中国農薬餃子が宇都宮餃子に残した影響 (5)
宇都宮の餃子消費者による宇都宮餃子の再発見によって、家計調査の「ぎょうざ」購入額のランクで唯一トップの座を譲った経過については、前項で述べた。その後は、またトップに復帰し、2位以下との差を広げてきた。ところが、2009年、宇都宮が再び王座を転落する危機に陥った。その原因を作ったのは、中国農薬餃子事件であり、ライバルは静岡市に代わって宇都宮のライバルになった浜松市である。

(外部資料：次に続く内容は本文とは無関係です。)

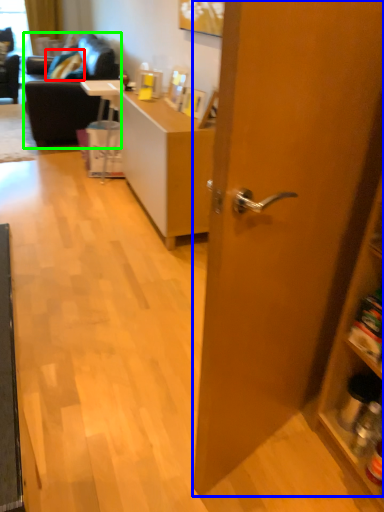 Question: Which object is positioned closest to pillow (highlighted by a red box)? Select from door (highlighted by a blue box) and studio couch (highlighted by a green box).

Choices:
 (A) door
 (B) studio couch

Answer: (B) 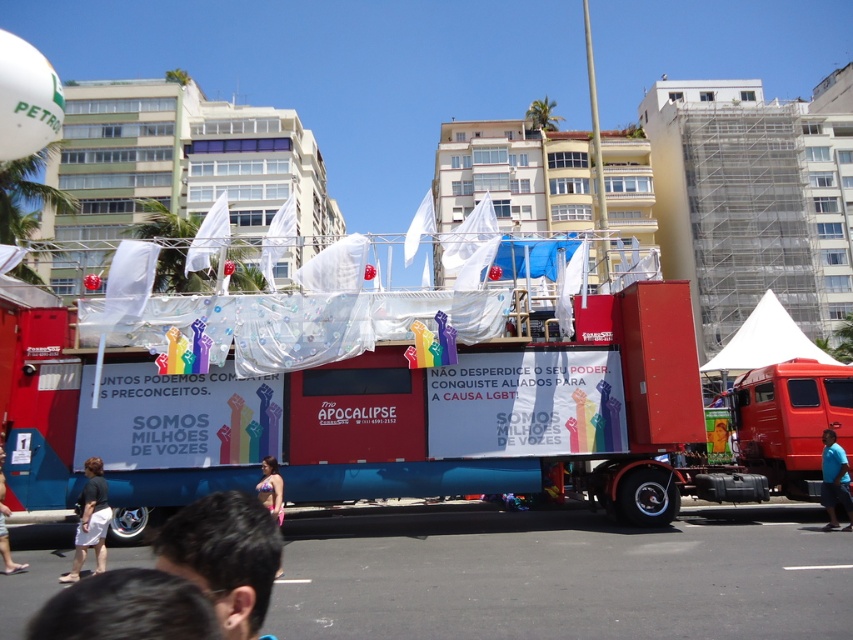 Question: Based on their relative distances, which object is farther from the dark brown hair at lower left?

Choices:
 (A) green fabric person at center
 (B) white fabric canopy at center
 (C) white cotton shorts at lower left
 (D) dark hair at lower center

Answer: (B)

Question: Is dark hair at lower center positioned at the back of white fabric canopy at center?

Choices:
 (A) yes
 (B) no

Answer: (B)

Question: Which point is closer to the camera taking this photo?

Choices:
 (A) (822, 467)
 (B) (721, 445)

Answer: (A)

Question: Does dark brown hair at lower left have a smaller size compared to pink fabric bikini at lower center?

Choices:
 (A) yes
 (B) no

Answer: (B)

Question: Is white fabric canopy at center positioned at the back of white cotton shorts at lower left?

Choices:
 (A) yes
 (B) no

Answer: (A)

Question: Based on their relative distances, which object is nearer to the matte red truck at center?

Choices:
 (A) black cotton shorts at lower left
 (B) pink fabric bikini at lower center

Answer: (A) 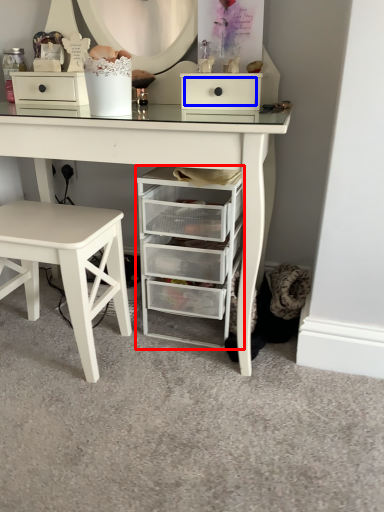 Question: Which object is further to the camera taking this photo, chest of drawers (highlighted by a red box) or drawer (highlighted by a blue box)?

Choices:
 (A) chest of drawers
 (B) drawer

Answer: (B) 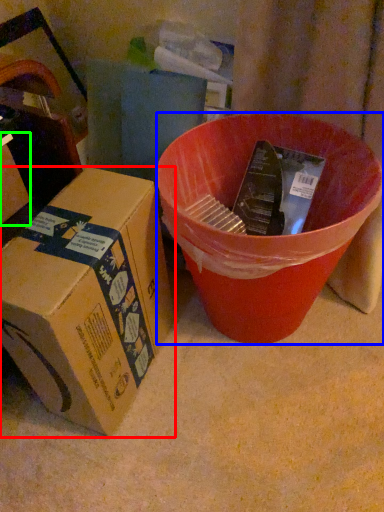 Question: Considering the real-world distances, which object is farthest from box (highlighted by a red box)? bucket (highlighted by a blue box) or box (highlighted by a green box)?

Choices:
 (A) bucket
 (B) box

Answer: (B) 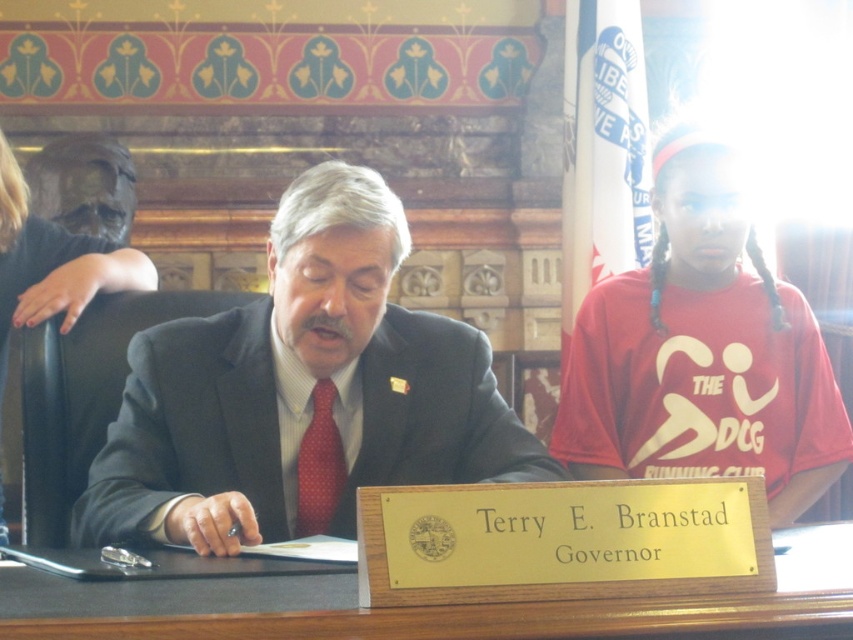 Identify the location of dark gray suit at center. Image resolution: width=853 pixels, height=640 pixels. (300, 388).

Does dark gray suit at center come in front of red dotted tie at center?

Yes, dark gray suit at center is closer to the viewer.

Locate an element on the screen. The width and height of the screenshot is (853, 640). dark gray suit at center is located at coordinates (300, 388).

Is wooden table at center to the left of red dotted tie at center from the viewer's perspective?

Incorrect, wooden table at center is not on the left side of red dotted tie at center.

Consider the image. Can you confirm if wooden table at center is positioned to the right of red dotted tie at center?

Correct, you'll find wooden table at center to the right of red dotted tie at center.

Image resolution: width=853 pixels, height=640 pixels. I want to click on wooden table at center, so click(424, 605).

Looking at this image, is dark gray suit at center below wooden table at center?

No.

Identify the location of dark gray suit at center. click(300, 388). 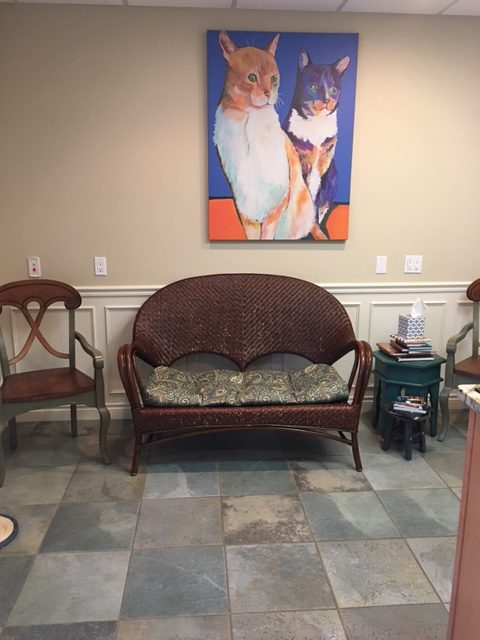 Find the location of a particular element. This screenshot has width=480, height=640. something to sit on is located at coordinates (234, 385), (54, 378), (468, 368). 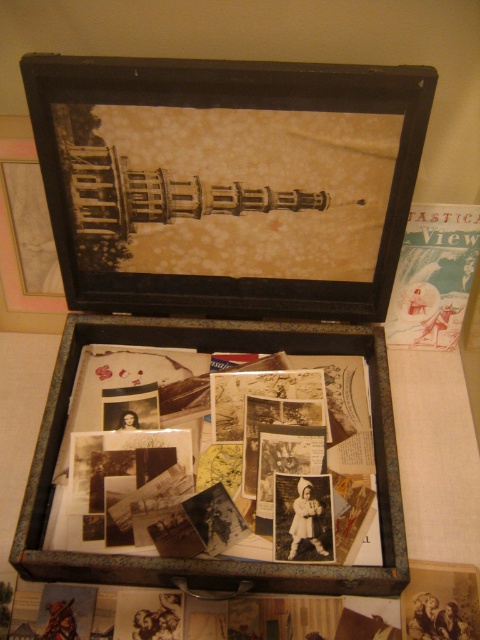 How far apart are metallic suitcase at center and blue paper postcard at upper right?

metallic suitcase at center and blue paper postcard at upper right are 11.60 inches apart.

Is metallic suitcase at center closer to camera compared to blue paper postcard at upper right?

Yes, metallic suitcase at center is in front of blue paper postcard at upper right.

Who is more distant from viewer, (56, 570) or (453, 214)?

The point (453, 214) is more distant.

Find the location of a particular element. metallic suitcase at center is located at coordinates (215, 557).

Between point (83, 148) and point (424, 216), which one is positioned behind?

The point (424, 216) is more distant.

This screenshot has height=640, width=480. I want to click on gold metallic tower at upper center, so click(x=163, y=195).

The width and height of the screenshot is (480, 640). In order to click on gold metallic tower at upper center in this screenshot , I will do 163,195.

Between metallic suitcase at center and gold metallic tower at upper center, which one is positioned higher?

gold metallic tower at upper center

Is metallic suitcase at center smaller than gold metallic tower at upper center?

No.

Is point (267, 342) closer to camera compared to point (156, 182)?

That is False.

Identify the location of metallic suitcase at center. (215, 557). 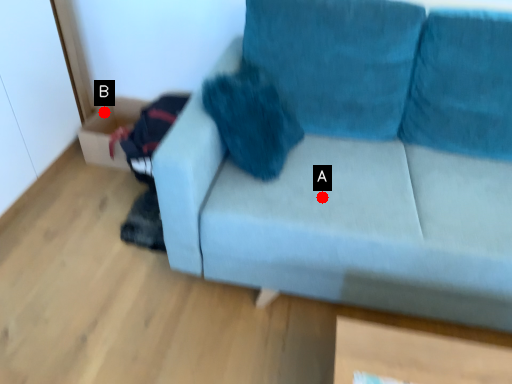 Question: Two points are circled on the image, labeled by A and B beside each circle. Which point is closer to the camera?

Choices:
 (A) A is closer
 (B) B is closer

Answer: (A) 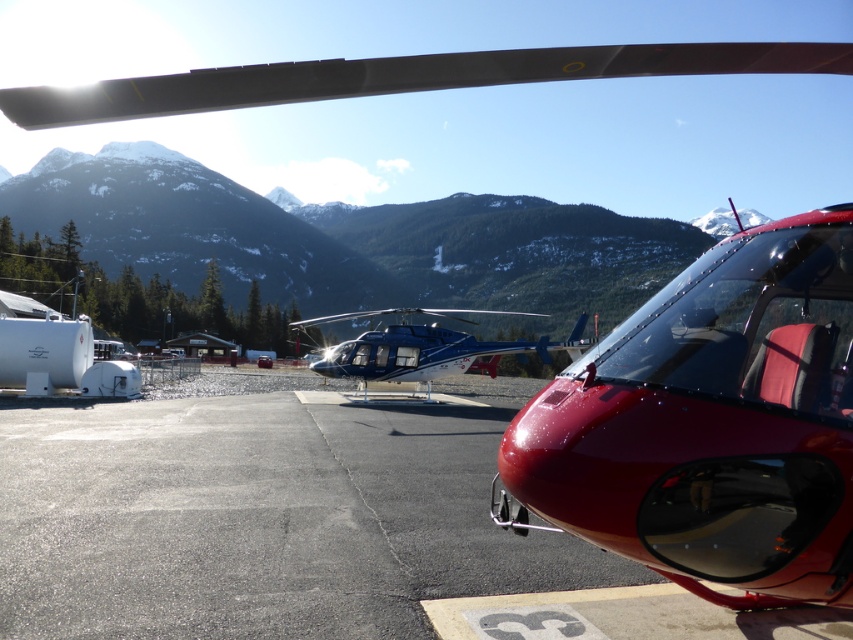 Question: Is smooth asphalt tarmac at center wider than shiny red helicopter at center?

Choices:
 (A) no
 (B) yes

Answer: (B)

Question: Considering the real-world distances, which object is closest to the snowy forested mountain at upper center?

Choices:
 (A) metallic blue helicopter at center
 (B) smooth asphalt tarmac at center

Answer: (A)

Question: Estimate the real-world distances between objects in this image. Which object is farther from the shiny red helicopter at center?

Choices:
 (A) metallic blue helicopter at center
 (B) smooth asphalt tarmac at center
 (C) snowy forested mountain at upper center

Answer: (C)

Question: Can you confirm if snowy forested mountain at upper center is smaller than metallic blue helicopter at center?

Choices:
 (A) yes
 (B) no

Answer: (B)

Question: Which point is farther to the camera?

Choices:
 (A) (3, 451)
 (B) (312, 364)
 (C) (500, 515)

Answer: (B)

Question: Does snowy forested mountain at upper center lie in front of metallic blue helicopter at center?

Choices:
 (A) yes
 (B) no

Answer: (B) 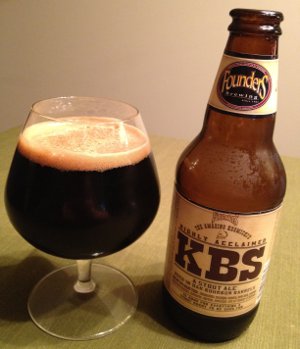 Find the location of a particular element. The height and width of the screenshot is (349, 300). glass is located at coordinates (95, 307). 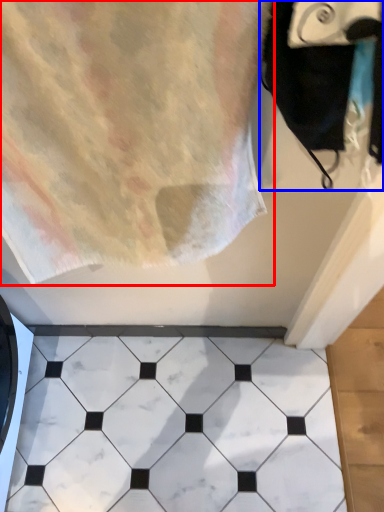 Question: Which point is further to the camera, towel (highlighted by a red box) or bath towel (highlighted by a blue box)?

Choices:
 (A) towel
 (B) bath towel

Answer: (A)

家計調査においては、県庁所在地及び政令指定都市のみが、集計結果の発表対象になっている。このため、浜松市は、宇都宮のライバルと目されながら「ぎょうざ」の購入額は不明だった。2007年、浜松は政令指定都市となり、2008年からは、家計調査の結果が明示されるようになった。それにさきがけて、浜松市は、自らおこなった『独自調査』なるものを根拠に「日本一」を宣言、宇都宮に挑戦状を突きつけた。注目の2008年の家計調査は、「ぎょうざ」の項目に大波乱がおきた。1月末に、あの中国農薬餃子事件が発覚したのである。「ぎょうざ」購入額は、2月から全国的に激減、とくに宇都宮での落ち込みは大きかった。そのため、一時は浜松にリードを許す展開になったが、7月には逆転、最終的には4,707円と、浜松の3,664円を圧倒した。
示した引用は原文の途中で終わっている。